The wildlife of Maldives includes the flora and fauna of the islands, reefs, and the surrounding ocean.

Recent scientific studies suggest that the faunistic composition can vary greatly between atolls following a north–south gradient, but important differences between neighbour atolls were also found (especially in terms of benthic fauna), which may be linked to differences in terms of fishing pressure - including poaching.

Vertebrates

Fish

There is a wide diversity of sealife in the Maldives archipelago, with corals and over 2,000 species of fish, ranging from colorful reef fish to the Blacktip reef shark, moray eels, and a wide variety of rays: manta ray, stingray, and eagle ray. The Maldivian waters are also home for the whale shark. The waters around the Maldives are abundant in rare species of biological and commercial value, with tuna fisheries being traditionally one of the main commercial resources of the country, with shells.
In the few ponds and marshes there are freshwater fish, like Chanos chanos and other smaller species. The tilapia or mouth-breeder was introduced by a UN agency in the 1970s.

Reptiles and amphibians
Since the islands are very small, land-based reptiles are rare. There is a species of gecko, as well as one species of agamid lizard, Calotes versicolor, the skink Riopa albopunctata, the wolf snake Lycodon aulicus and a small harmless blind snake Ramphotyphlops braminus.

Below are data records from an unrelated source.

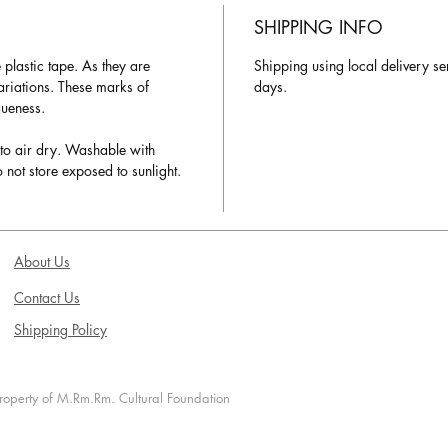
SHIPPING INFO
plastic tape. As they are
Shipping using local delivery se
variations. These marks of
days.
queness.
to air dry. Washable with
 not store exposed to sunlight.
About Us
Contact Us
Shipping Policy
 property of M.Rm.Rm. Cultural Foundation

In the sea there are turtles, like the green turtle, the hawksbill turtle and the leatherback turtle, that lay eggs on Maldivian beaches. Pelagic sea snakes (Hydrophis platurus) that live in the Indian Ocean are occasionally cast up onto the shore after storms, where they are rendered helpless and unable to return to the sea. Saltwater crocodiles have also been known to reach the islands and dwell in marshy areas.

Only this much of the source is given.